Altar rail

Last updated
Nineteenth-century wooden and iron altar rails in St Pancras Church, Ipswich Altarrail.jpeg
Nineteenth-century wooden and iron altar rails in St Pancras Church, Ipswich

The altar rail (also known as a communion rail or chancel rail) is a low barrier, sometimes ornate and usually made of stone, wood or metal in some combination, delimiting the chancel or the sanctuary and altar in a church, [1] [2] from the nave and other parts that contain the congregation. Often, a central gate or gap divides the line into two parts. Rails are a very common, but not universal, feature of Roman Catholic, Anglican, Lutheran, and Methodist churches. They are usually about two feet 6 inches high, with a padded step at the bottom, and designed so that the wider top of the rail can support the forearms or elbows of a kneeling person.

Contents

The altar rail is a modest substitute for earlier barriers demarcating the chancel, the area containing the altar, which was reserved, with greatly varying degrees of strictness, for officiating clergy, including boys as choristers and altar servers. Although it only emerged after the Protestant Reformation, it has been found convenient by both Roman Catholic and more traditional Protestant churches, such as the Anglican, Lutheran and Methodist churches, although it is disliked by many Reformed and nondenominational churches.

History

English 17th-century wooden rails at St John's Church, Corby Glen Corby Glen St John's - communion rail.jpg
English 17th-century wooden rails at St John's Church, Corby Glen

Barriers of various kinds often mark off as especially sacred the area of a church close to the altar, which is largely reserved for ordained clergy. The Temple in Jerusalem contained a barrier of this kind, which separated the Courtyard of the Israelites from the Courtyard of the Priests. [3] The templon was typical for the Late Antique period. In the Armenian Apostolic Church, curtains are still drawn to cut off that area during the holiest moments of the liturgy. In Eastern Orthodox and related rites, this evolved into a solid, icon-clad screen, called the iconostasis, that has three doorways which usually have doors and curtains that can be closed or drawn aside at various times. [4]

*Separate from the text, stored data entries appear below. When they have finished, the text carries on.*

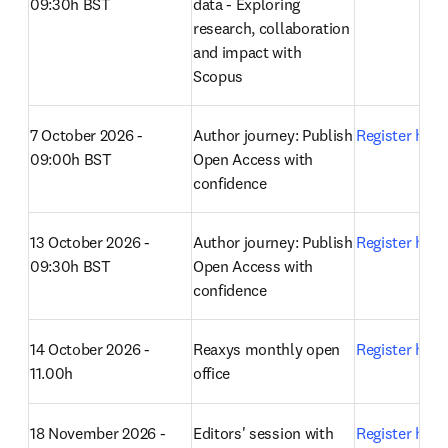
09:30h BST
data - Exploring 
research, collaboration 
and impact with 
Scopus 
7 October 2026 - 
Author journey: Publish 
Register here
09:00h BST
Open Access with 
confidence 
13 October 2026 - 
Author journey: Publish 
Register here
09:30h BST
Open Access with 
confidence 
14 October 2026 - 
Reaxys monthly open 
Register here
11.00h
office 
18 November 2026 - 
Editors' session with 
Register here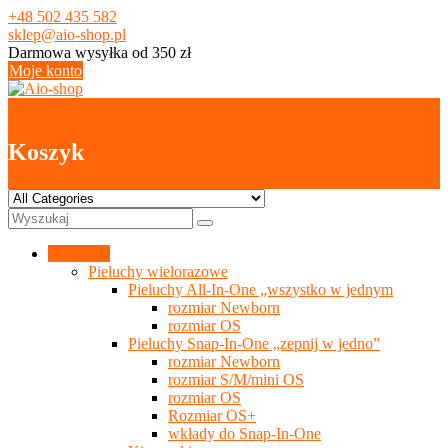
Skip
+48 502 435 582
to
sklep@aio-shop.pl
content
Darmowa wysyłka od 350 zł
Moje konto
0
Koszyk
Kategorie
Pieluchy wielorazowe
Pieluchy All-In-One „wszystko w jednym
rozmiar Newborn
rozmiar OS
Pieluchy Snap-In-One „zepnij w jedno”
rozmiar Newborn
rozmiar S/M/mini OS
rozmiar OS
Rozmiar OS+
wkłady do Snap-In-One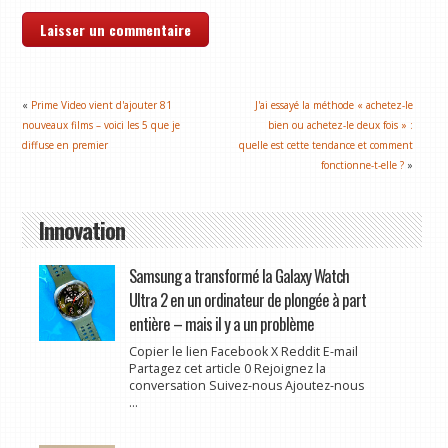
«
Prime Video vient d'ajouter 81
J'ai essayé la méthode « achetez-le
nouveaux films – voici les 5 que je
bien ou achetez-le deux fois » :
diffuse en premier
quelle est cette tendance et comment
fonctionne-t-elle ?
»
Innovation
Samsung a transformé la Galaxy Watch
Ultra 2 en un ordinateur de plongée à part
entière – mais il y a un problème
Copier le lien Facebook X Reddit E-mail
Partagez cet article 0 Rejoignez la
conversation Suivez-nous Ajoutez-nous
...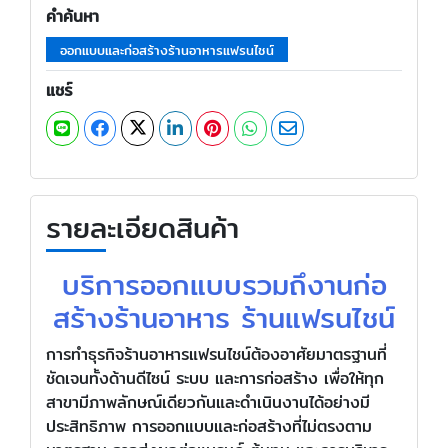
คำค้นหา
ออกแบบและก่อสร้างร้านอาหารแฟรนไชน์
แชร์
รายละเอียดสินค้า
บริการออกแบบรวมถึงานก่อ
สร้างร้านอาหาร ร้านแฟรนไชน์
การทำธุรกิจร้านอาหารแฟรนไชน์ต้องอาศัยมาตรฐานที่
ชัดเจนทั้งด้านดีไซน์ ระบบ และการก่อสร้าง เพื่อให้ทุก
สาขามีภาพลักษณ์เดียวกันและดำเนินงานได้อย่างมี
ประสิทธิภาพ การออกแบบและก่อสร้างที่ไม่ตรงตาม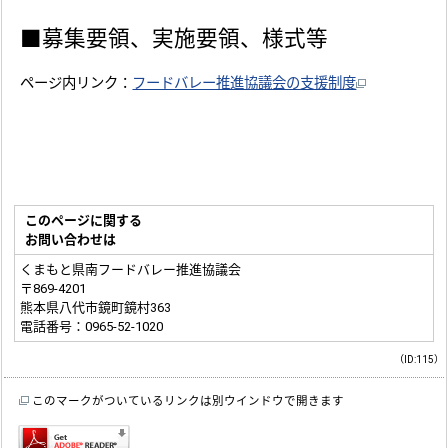
■募集要領、実施要領、様式等
ページ内リンク：
フードバレー推進協議会の支援制度
このページに関する
お問い合わせは
くまもと県南フードバレー推進協議会
〒869-4201
熊本県八代市鏡町鏡村363
電話番号：0965-52-1020
（ID:115）
このマークがついているリンクは別ウインドウで開きます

Barriers demarcating the chancel, such as the rood screen, became increasing elaborate. They were largely swept away after both the Protestant Reformation and then the Counter-Reformation prioritized the congregation having a good view of what was happening in the chancel. Now the low communion rail is generally the only barrier. Despite being essentially a Counter-Reformation invention, this has proved useful and accepted in the Protestant churches that dispense communion. The screen enjoyed a small revival in the 19th century, after the passionate urgings of Augustus Pugin, who wrote A Treatise on Chancel Screens and Rood Lofts, [5] and others.

There were medieval structures like communion rails, but the various types of screen were much more common. A church in Hasle, Bornholm claims to have "a rare 15th-century altar rail"; [6] perhaps, like other examples, this is in fact a sawn-off medieval screen. The origin of the modern form has been described by one historian as "nebulous", [7] but it probably emerged from Italy in the 16th century. The German Lutherans and the Church of England were not far behind in adopting it, perhaps without being aware of the Italian versions. In England the rail became one of the focuses of tussles between the High Church and Low Church factions, and in many churches they were added, removed and re-added at different times.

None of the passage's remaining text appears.